According to our survey findings, the second most significant risk to global growth is geopolitical risk (19.6% of respondents mentioned this). Businesses trading internationally do not seem as concerned about the US Fed policy or a potential ‘hard landing’ in China. These were considered to be the most significant risks to global economic growth by 19.3% and 16.3% of respondents respectively.

Bankruptcy – once again the main reason for write-offs



Uncollectable B2B receivables Western Europe 2018



The average proportion of uncollectable B2B receivables in Western Europe is stable at 1.3% (no change in 2018). With the exception of Greece and Denmark uncollectable B2B receivables in the region averaged between 0.7% and 1.5%. Germany and the Netherlands had the lowest percentages of uncollectable B2B receivables (on average, 0.7% and 0.8% respectively). Greece continues to be the country with the highest percentage of uncollectable B2B receivables. Moreover, the country also experienced a small increase, from an average of 2.5% in 2017 to 2.8% this year.

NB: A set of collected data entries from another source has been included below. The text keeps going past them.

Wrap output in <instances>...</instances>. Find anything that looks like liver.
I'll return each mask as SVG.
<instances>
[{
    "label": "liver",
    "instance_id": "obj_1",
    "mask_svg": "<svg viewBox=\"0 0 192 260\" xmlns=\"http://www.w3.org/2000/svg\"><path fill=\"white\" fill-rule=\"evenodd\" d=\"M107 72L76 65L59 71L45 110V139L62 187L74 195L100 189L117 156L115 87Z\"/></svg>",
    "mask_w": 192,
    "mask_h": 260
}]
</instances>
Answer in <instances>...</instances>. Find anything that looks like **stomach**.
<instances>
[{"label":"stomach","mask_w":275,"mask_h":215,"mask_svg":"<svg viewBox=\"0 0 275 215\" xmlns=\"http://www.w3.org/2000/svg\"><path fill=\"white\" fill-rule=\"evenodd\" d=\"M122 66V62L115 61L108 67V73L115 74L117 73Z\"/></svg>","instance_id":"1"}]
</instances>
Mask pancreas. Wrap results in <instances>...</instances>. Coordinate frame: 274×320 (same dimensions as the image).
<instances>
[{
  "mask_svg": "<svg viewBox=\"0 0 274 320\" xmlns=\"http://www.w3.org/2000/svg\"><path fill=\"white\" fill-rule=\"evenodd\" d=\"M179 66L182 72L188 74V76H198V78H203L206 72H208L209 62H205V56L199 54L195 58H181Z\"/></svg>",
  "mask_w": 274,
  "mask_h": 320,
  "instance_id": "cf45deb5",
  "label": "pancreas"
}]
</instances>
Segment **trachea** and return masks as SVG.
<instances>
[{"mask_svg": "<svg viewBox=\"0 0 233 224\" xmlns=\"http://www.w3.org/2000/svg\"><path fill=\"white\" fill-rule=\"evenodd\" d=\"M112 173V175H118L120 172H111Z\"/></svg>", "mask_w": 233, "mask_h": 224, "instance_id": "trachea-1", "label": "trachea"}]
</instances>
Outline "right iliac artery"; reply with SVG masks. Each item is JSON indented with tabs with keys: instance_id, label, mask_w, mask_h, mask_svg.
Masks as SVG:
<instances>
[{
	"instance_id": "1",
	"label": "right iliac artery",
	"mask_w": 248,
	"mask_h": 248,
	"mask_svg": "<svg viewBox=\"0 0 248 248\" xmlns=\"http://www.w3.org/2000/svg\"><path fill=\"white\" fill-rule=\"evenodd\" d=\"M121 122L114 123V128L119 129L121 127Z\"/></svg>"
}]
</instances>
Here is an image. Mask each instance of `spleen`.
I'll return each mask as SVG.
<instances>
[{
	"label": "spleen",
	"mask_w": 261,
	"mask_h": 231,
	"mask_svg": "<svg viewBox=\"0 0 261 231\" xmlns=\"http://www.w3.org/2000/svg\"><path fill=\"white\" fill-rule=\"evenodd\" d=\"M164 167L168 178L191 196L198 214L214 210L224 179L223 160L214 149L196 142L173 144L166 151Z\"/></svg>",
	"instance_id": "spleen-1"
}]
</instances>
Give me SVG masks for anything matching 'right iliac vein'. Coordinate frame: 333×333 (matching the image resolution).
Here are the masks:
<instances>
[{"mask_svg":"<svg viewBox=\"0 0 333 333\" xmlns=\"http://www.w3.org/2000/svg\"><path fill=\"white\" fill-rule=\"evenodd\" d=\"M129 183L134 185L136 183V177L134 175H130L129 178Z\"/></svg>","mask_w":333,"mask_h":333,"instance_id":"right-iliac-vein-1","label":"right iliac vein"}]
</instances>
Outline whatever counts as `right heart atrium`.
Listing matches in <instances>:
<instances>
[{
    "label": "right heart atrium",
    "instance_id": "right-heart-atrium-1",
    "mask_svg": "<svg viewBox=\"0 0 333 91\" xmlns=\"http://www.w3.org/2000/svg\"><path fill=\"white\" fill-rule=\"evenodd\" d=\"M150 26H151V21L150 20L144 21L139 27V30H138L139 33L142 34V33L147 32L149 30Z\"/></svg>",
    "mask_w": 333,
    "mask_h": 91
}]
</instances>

Uncollectable receivables in Western Europe originated most often from the construction, consumer durables, business services and services sectors. B2B receivables were reported to be uncollectable mainly because the customer went bankrupt or out of business. This view was shared by the majority of respondents in Western Europe (57.1%, slightly down from 58.3% in 2017). Secondary reasons were the failure of collection attempts (cited by 28.4% of respondents) and the additional, high costs to pursue the debtors (cited by 27.8% of respondents).

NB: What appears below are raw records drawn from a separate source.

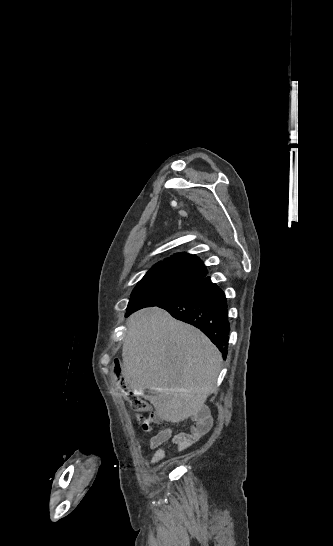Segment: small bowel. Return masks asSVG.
Masks as SVG:
<instances>
[{"instance_id": "c3829d8e", "label": "small bowel", "mask_w": 333, "mask_h": 546, "mask_svg": "<svg viewBox=\"0 0 333 546\" xmlns=\"http://www.w3.org/2000/svg\"><path fill=\"white\" fill-rule=\"evenodd\" d=\"M164 419V416L160 413H155L153 415V422L155 423H162ZM210 426V418L200 417L194 420L189 432L178 433L175 435H173L169 429L158 432L149 441L150 449L154 450L151 457V463L156 464L164 458L166 448L163 446L167 442H170L171 445L177 446L179 450H184L205 435L210 429Z\"/></svg>"}]
</instances>
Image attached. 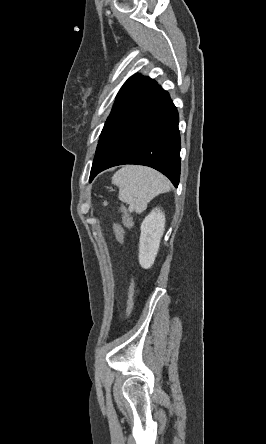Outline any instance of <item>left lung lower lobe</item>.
<instances>
[{"mask_svg":"<svg viewBox=\"0 0 266 444\" xmlns=\"http://www.w3.org/2000/svg\"><path fill=\"white\" fill-rule=\"evenodd\" d=\"M178 112L169 94L156 85L105 122L90 181L101 171L122 164L152 167L175 187L180 179Z\"/></svg>","mask_w":266,"mask_h":444,"instance_id":"1","label":"left lung lower lobe"}]
</instances>
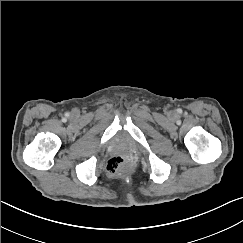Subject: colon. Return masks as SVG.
Here are the masks:
<instances>
[{
    "mask_svg": "<svg viewBox=\"0 0 243 243\" xmlns=\"http://www.w3.org/2000/svg\"><path fill=\"white\" fill-rule=\"evenodd\" d=\"M130 167V160L123 156H115L111 158L107 163V171L111 176L119 175L127 171Z\"/></svg>",
    "mask_w": 243,
    "mask_h": 243,
    "instance_id": "colon-1",
    "label": "colon"
}]
</instances>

Payment practices by industry

In 2018, respondents in Western Europe gave their customers 27 days, on average, to pay invoices. By sector, B2B customers of respondents in the paper (on average, 50 days) and textiles sectors (42 days on average) were given the most lenient payment terms. In contrast, B2B customers in the business services sector had the shortest time to fulfil their payment obligations (on average, 26 days).



Industries practices Western Europe 2018



B2B customers of respondents in the construction materials and consumer durables sectors seem to take the longest to pay. Domestic and foreign B2B customers in these sectors paid, on average, 31 and 27 days late. Similarly to what was stated for the region overall, the main reasons for payment delays were insufficient availability of funds and buyers using outstanding invoices as a form of financing.

Looking at changes over the coming 12 months, 38.0% of respondents in construction materials do not expect any changes in the payment behaviour of their B2B customers. A slightly lower percentage, 34.0% expect deterioration. Most respondents in the consumer durables (54.0%) sector do not foresee changes while 25.0% foresee deterioration.